The only exception to this is a retargeting audience, which is usually limited by it’s nature.
Expanding your audience is usually one of our first go to methods for getting the clients at our agency out of limited learning. There isn’t a lot of downside here. It’s worth trying.
Raise Your Budget
Personally, I think that this is MOST LIKELY what Facebook really wants you to do when they make limited learning seem like something that needs to be fixed.
I would urge you to exercise caution here.
It’s 100% fine to raise your budget as long as it’s part of your overall strategy in your business. You don’t want to triple or quadruple your budget just to get out of limited learning. Scaling like that can create huge jumps in cost per conversion and that’s never a good thing.
Instead, when you have winning campaigns you should scale your campaigns incrementally in a way that makes sense for your business and your business goals.
Resource: Scaling Facebook ad campaigns and increasing your budget can feel frustrating. Here’s a guide called How to Scale a Facebook Ad Campaign that can help you successfully scale your campaigns the right way.
Raise Your Bid or Cost Control
Usually at our agency we recommend that you don’t use a bid or cost control at the beginning of your campaign. When you are going through the learning phase of a campaign the costs can vary quite a bit. If you use a bid or cost control in the beginning of a campaign then it can cause real problems with campaign optimization.
If you want to do cost controls, then you should do them AFTER the campaign is through the learning phase.
Overall, this one is good advice and I would go one step further and remove bid and cost controls all together until the campaign is more mature and completely through the learning phase.
Change Your Optimization Event
The idea here is that if you move your optimization event higher in your funnel that you will be able to get more conversions events and get out of the learning phase.
This can work to move you out of the learning phase, but I would be very cautious with this approach.
For example, if you are getting 20 sales conversions a week and move your conversion event to add to cart you might end up with 60 ad to carts and move out of learning limited.
The downside is that you are now optimizing to add to carts when what you really want are sales. My experience tells me that you will then fill up your funnel with people who are very good at adding to cart and not necessarily very good at buying.
This is not one that I would recommend that you try.

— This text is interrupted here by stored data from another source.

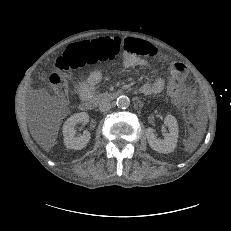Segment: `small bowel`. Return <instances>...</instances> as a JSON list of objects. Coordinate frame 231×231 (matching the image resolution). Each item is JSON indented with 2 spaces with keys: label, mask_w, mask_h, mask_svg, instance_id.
<instances>
[{
  "label": "small bowel",
  "mask_w": 231,
  "mask_h": 231,
  "mask_svg": "<svg viewBox=\"0 0 231 231\" xmlns=\"http://www.w3.org/2000/svg\"><path fill=\"white\" fill-rule=\"evenodd\" d=\"M122 46L124 53L121 58V62L126 67H148L150 63L146 56L158 57V50L149 42L128 37L122 40ZM163 65L166 69L170 70L171 75L180 83H184L187 79V71L184 64L178 63L171 56L164 59ZM102 80V73L99 70H95L78 85V92L82 99L92 98L95 93L96 86ZM164 89V81L160 78L155 79L152 82L144 83L140 91L145 95H154L162 92Z\"/></svg>",
  "instance_id": "obj_1"
}]
</instances>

Another Awesome Free Facebook Training Resource
There is nothing I like better than to see business owners increase their ROI with Facebook Ads. In order to help business owners succeed with Facebook ads I’ve created a FREE webinar training that you can register for here.

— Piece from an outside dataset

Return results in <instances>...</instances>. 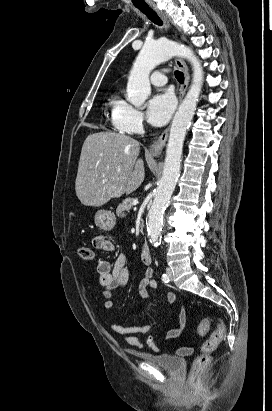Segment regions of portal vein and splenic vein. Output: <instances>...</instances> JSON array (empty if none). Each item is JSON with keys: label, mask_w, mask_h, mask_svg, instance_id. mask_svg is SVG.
<instances>
[{"label": "portal vein and splenic vein", "mask_w": 272, "mask_h": 411, "mask_svg": "<svg viewBox=\"0 0 272 411\" xmlns=\"http://www.w3.org/2000/svg\"><path fill=\"white\" fill-rule=\"evenodd\" d=\"M106 182V180H103V183H105ZM134 206H136L137 204H138V200L137 199H135V200H133V203H132Z\"/></svg>", "instance_id": "obj_1"}]
</instances>
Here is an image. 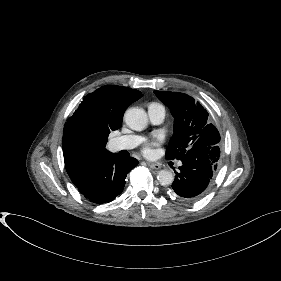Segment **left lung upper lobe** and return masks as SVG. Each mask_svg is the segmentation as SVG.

When you attend this webinar you’ll learn:
- 3 different Facebook ad strategies that we use every day. These strategies have generated millions of dollars in revenue and are tried and proven to work.
- How to customize the Facebook ads strategy to your particular business. There is no such thing as a one size fits all approach to Facebook ads.

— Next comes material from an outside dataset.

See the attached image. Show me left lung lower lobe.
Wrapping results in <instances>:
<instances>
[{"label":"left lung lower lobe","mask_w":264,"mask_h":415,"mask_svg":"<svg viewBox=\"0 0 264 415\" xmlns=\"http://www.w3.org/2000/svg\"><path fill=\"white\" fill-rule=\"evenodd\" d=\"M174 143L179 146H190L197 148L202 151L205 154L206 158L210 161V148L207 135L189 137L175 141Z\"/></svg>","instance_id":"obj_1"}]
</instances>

- How Facebook and Instagram have changed and how to adjust your ad strategy to what works now!
Video Tutorial on How to Get Out of Facebook’s Learning Limited
Here’s a video tutorial on how to get out of Facebook’s Learning Limited status. I go over which of Facebooks suggestions I would use, which ones I would be cautious with and why.
The Bottom Line on Facebook’s Learning Limited Status
Facebook will flag a campaign with the learning limited status if it’s not making at least 50 conversions per week. There are several things you can do to get out of learning limited status. Some of them are worth it and some of them are not.
It’s also important to remember that learning limited status doesn’t mean you need to do ANYTHING at all. Sometimes your business doesn’t need 50 conversions a week. If you have a winning campaign that’s meeting the needs of your business and is in learning limited status that’s fine too. You can leave it in learning limited if its working for you.